Con el propósito de valorar y concientizar el cuidado de la naturaleza, la comunidad educativa de la sala cuna “Pan de Azúcar” dependiente de la Junta Nacional de Jardines Infantiles de Tarapacá, desarrolla con éxito la estrategia innovadora denominada “Cultivando la madre tierra para fortalecer nuestro ser interior”. 

La iniciativa según contó la educadora de párvulos y directora (s) del establecimiento parvulario, Yurey Méndez, trabaja en acercar a la naturaleza a los niños y niñas desde las edades tempranas. 

“Esta iniciativa nace justamente para que los párvulos desde los primeros años de vida, respeten el medio ambiente. El proyecto se basa en el cuidado de la naturaleza y los beneficios que de ella podamos alcanzar, para el cuidado del ser interior a través de cultivar plantas medicinales”. 
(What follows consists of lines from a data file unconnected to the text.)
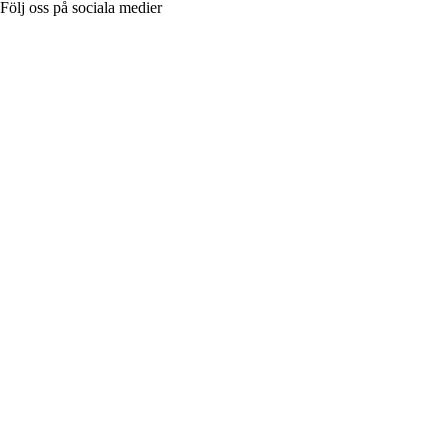
Följ oss på sociala medier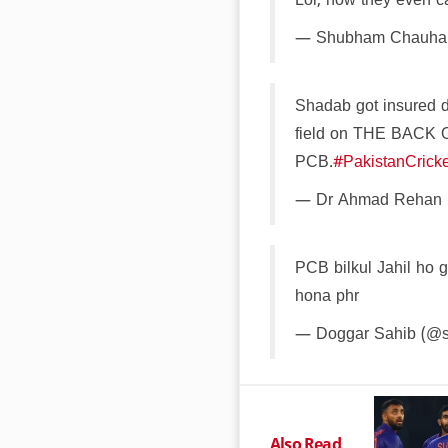
Lol, how they even ca
— Shubham Chauh
Shadab got insured 
field on THE BACK 
PCB.
#PakistanCricke
— Dr Ahmad Rehan
PCB bilkul Jahil ho g
hona phr
— Doggar Sahib (@
Also Read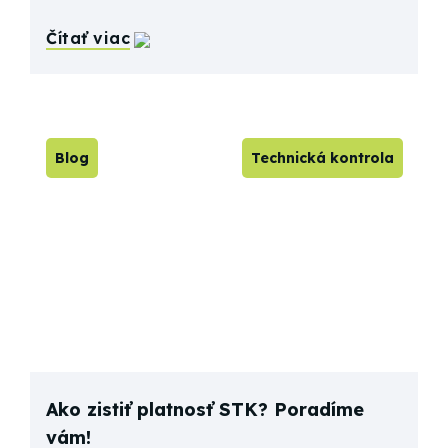
Čítať viac
Blog
Technická kontrola
Ako zistiť platnosť STK? Poradíme
vám!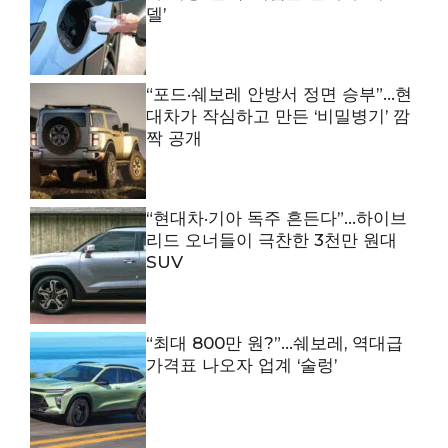
델’
“포드·쉐보레 안방서 정면 승부”…현
대차가 작심하고 만든 ‘비밀병기’ 깜
짝 공개
“현대차·기아 독주 흔든다”…하이브
리드 오너들이 극찬한 3천만 원대
SUV
“최대 800만 원?”…쉐보레, 역대급
가격표 나오자 업계 ‘술렁’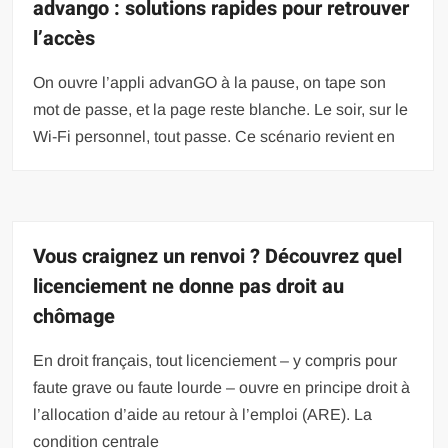
advango : solutions rapides pour retrouver
l’accès
On ouvre l’appli advanGO à la pause, on tape son
mot de passe, et la page reste blanche. Le soir, sur le
Wi-Fi personnel, tout passe. Ce scénario revient en
Vous craignez un renvoi ? Découvrez quel
licenciement ne donne pas droit au
chômage
En droit français, tout licenciement – y compris pour
faute grave ou faute lourde – ouvre en principe droit à
l’allocation d’aide au retour à l’emploi (ARE). La
condition centrale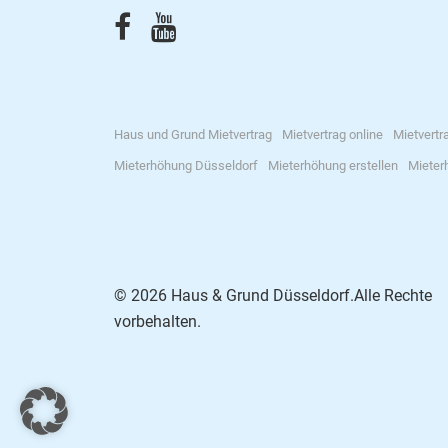
Haus und Grund Mietvertrag
Mietvertrag online
Mietvertr
Mieterhöhung Düsseldorf
Mieterhöhung erstellen
Mieter
© 2026 Haus & Grund Düsseldorf.Alle Rechte
vorbehalten.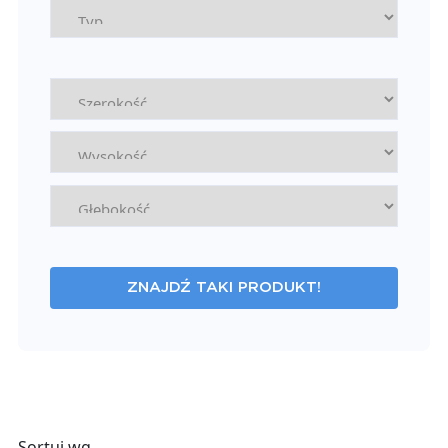
ZNAJDŹ TAKI PRODUKT!
Sortuj wg.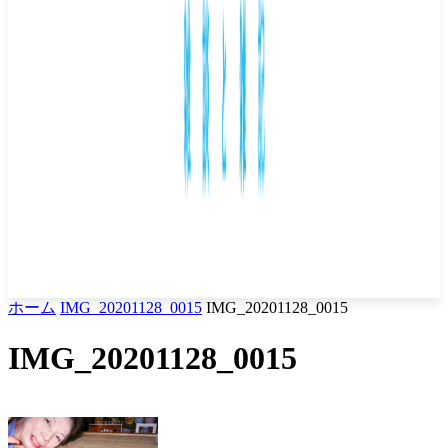
ホーム
IMG_20201128_0015
IMG_20201128_0015
IMG_20201128_0015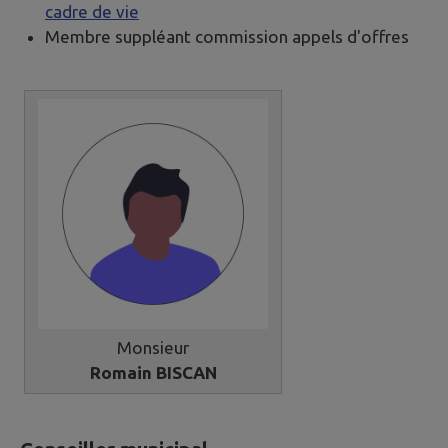
cadre de vie
Membre suppléant commission appels d'offres
Monsieur
Romain BISCAN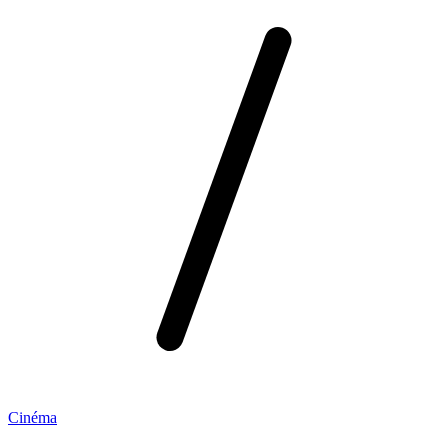
Cinéma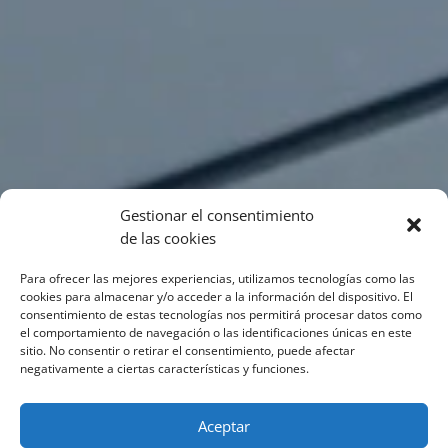
Gestionar el consentimiento
de las cookies
Para ofrecer las mejores experiencias, utilizamos tecnologías como las
cookies para almacenar y/o acceder a la información del dispositivo. El
consentimiento de estas tecnologías nos permitirá procesar datos como
el comportamiento de navegación o las identificaciones únicas en este
sitio. No consentir o retirar el consentimiento, puede afectar
negativamente a ciertas características y funciones.
Aceptar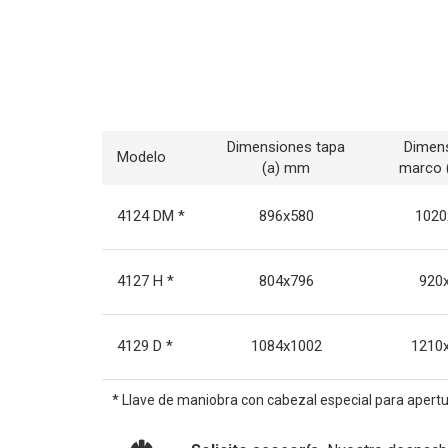
Dimensiones tapa
Dimen
Modelo
(a) mm
marco 
4124 DM *
896x580
1020
4127 H *
804x796
920
4129 D *
1084x1002
1210
* Llave de maniobra con cabezal especial para apertur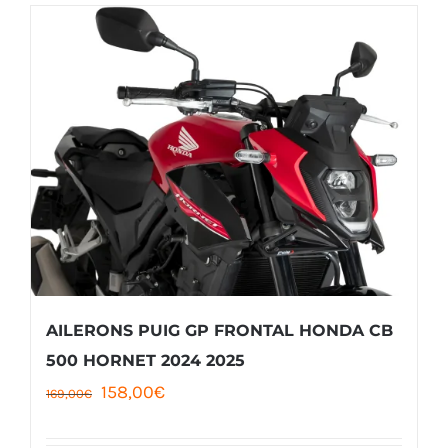
AILERONS PUIG GP FRONTAL HONDA CB
500 HORNET 2024 2025
Le
Le
158,00
€
169,00
€
prix
prix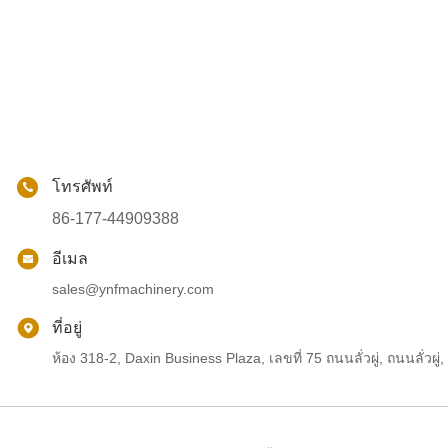
โทรศัพท์
86-177-44909388
อีเมล
sales@ynfmachinery.com
ที่อยู่
ห้อง 318-2, Daxin Business Plaza, เลขที่ 75 ถนนลั่วผู่, ถนนลั่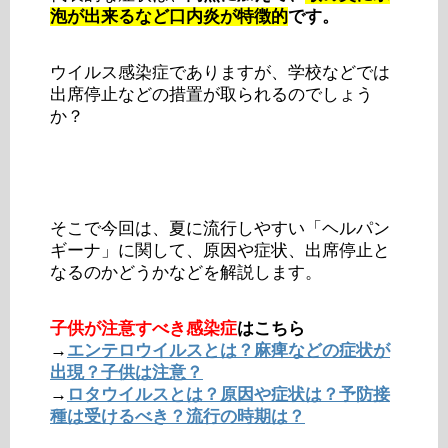
泡が出来るなど口内炎が特徴的
です。
ウイルス感染症でありますが、学校などでは
出席停止などの措置が取られるのでしょう
か？
そこで今回は、夏に流行しやすい「ヘルパン
ギーナ」に関して、原因や症状、出席停止と
なるのかどうかなどを解説します。
子供が注意すべき感染症
はこちら
→
エンテロウイルスとは？麻痺などの症状が
出現？子供は注意？
→
ロタウイルスとは？原因や症状は？予防接
種は受けるべき？流行の時期は？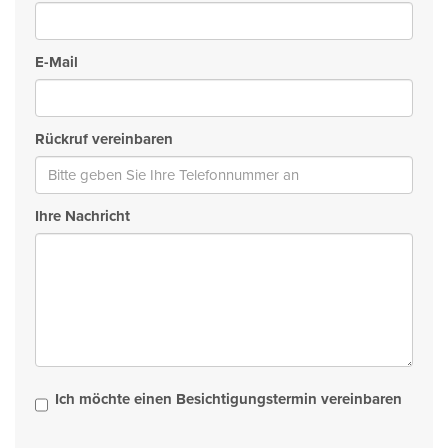
E-Mail
Rückruf vereinbaren
Ihre Nachricht
Ich möchte einen Besichtigungstermin vereinbaren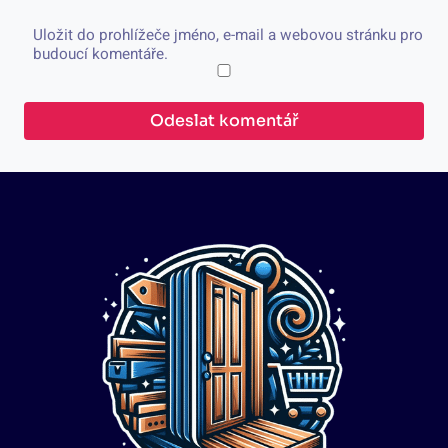
Uložit do prohlížeče jméno, e-mail a webovou stránku pro
budoucí komentáře.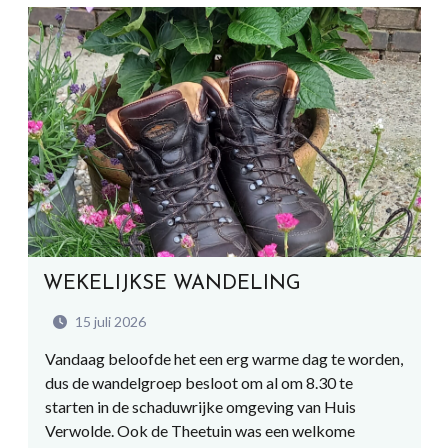
WEKELIJKSE WANDELING
15 juli 2026
Vandaag beloofde het een erg warme dag te worden,
dus de wandelgroep besloot om al om 8.30 te
starten in de schaduwrijke omgeving van Huis
Verwolde. Ook de Theetuin was een welkome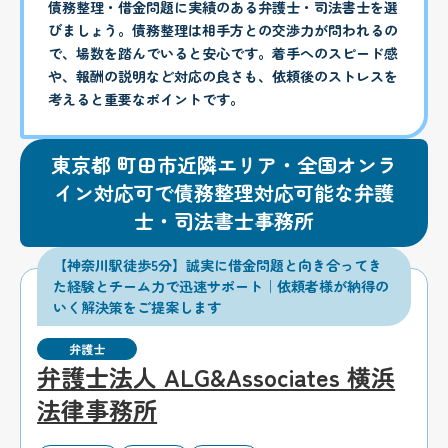
債務整理・借金問題に実績のある弁護士・司法書士を選
びましょう。債務整理は相手方との交渉力が問われるの
で、場数を踏んでいると安心です。着手へのスピード感
や、報酬の説明など対応の良さも、依頼後のストレスを
考えると重要なポイントです。
東京都 町田市近隣エリア・全国オンラ
イン対応可で債務整理対応可能な弁護
士・司法書士事務所
【神奈川駅徒歩5分】誠実に借金問題と向き合ってき
た経験とチーム力で迅速サポート｜依頼者様が納得の
いく解決策をご提案します
弁護士
弁護士法人 ALG&Associates 横浜
法律事務所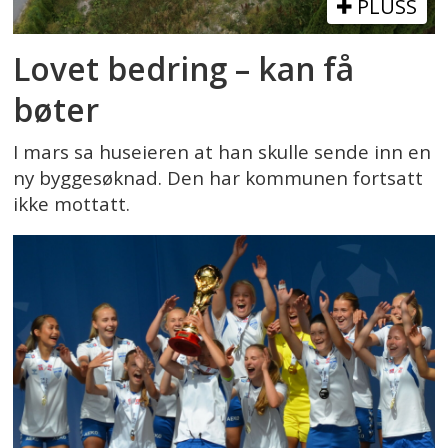
PLUSS
Lovet bedring – kan få
bøter
I mars sa huseieren at han skulle sende inn en
ny byggesøknad. Den har kommunen fortsatt
ikke mottatt.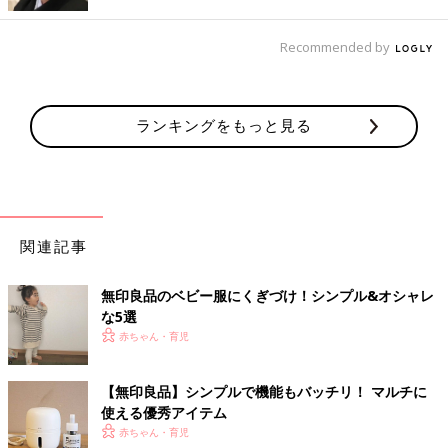
動物柄がキュート！あらいぐまTシャツ
Recommended by
ランキングをもっと見る
関連記事
無印良品のベビー服にくぎづけ！シンプル&オシャレ
な5選
赤ちゃん・育児
【無印良品】シンプルで機能もバッチリ！ マルチに
使える優秀アイテム
赤ちゃん・育児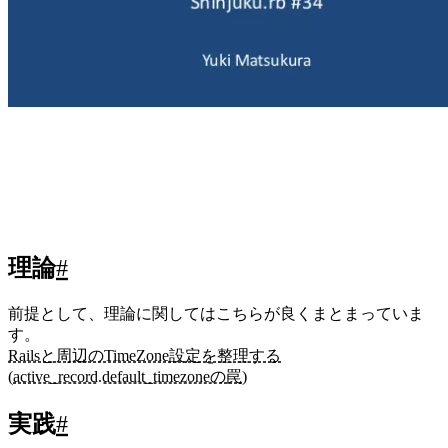
理論
#
前提として、理論に関してはこちらが良くまとまっていま
す。
Railsと周辺のTimeZone設定を整理する
(active_record.default_timezoneの罠)
実践
#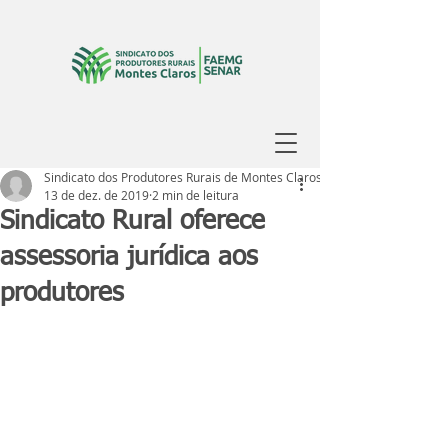
Sindicato dos Produtores Rurais de Montes Claros
13 de dez. de 2019
2 min de leitura
Sindicato Rural oferece
assessoria jurídica aos
produtores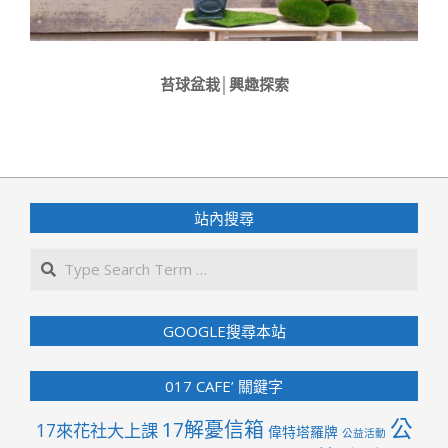
苔球盆栽│興趣探索
2018-
04-
05
站內搜尋
Search
GOOGLE搜尋本站
017 CAFE’ 關鍵字
公
17解憂信箱
17來花社大上課
偉特塔羅牌
公益活動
 Esta estrategia innovadora nace de la necesidad de aportar a la salud de la comunidad educativa, considerando las oportunidades que brindan las hierbas medicinales que tienen en el huerto, que fue creado en el patio de la sala cuna. “Con este proyecto nos acercamos paulatinamente a la madre tierra, concientizando y valorando los beneficios que ella aporta, y que se relaciona con nuestro sello educativo ambiental”. 

 ETAPAS 
 

La directora explicó que, una vez creado el huerto, se inició el proyecto donde la primera etapa consideró el secado de las plantas, donde los niños y niñas las recolectan y seleccionan las que están ya deshidratadas, y las ponen en un contenedor para que el sol las termine de secar. 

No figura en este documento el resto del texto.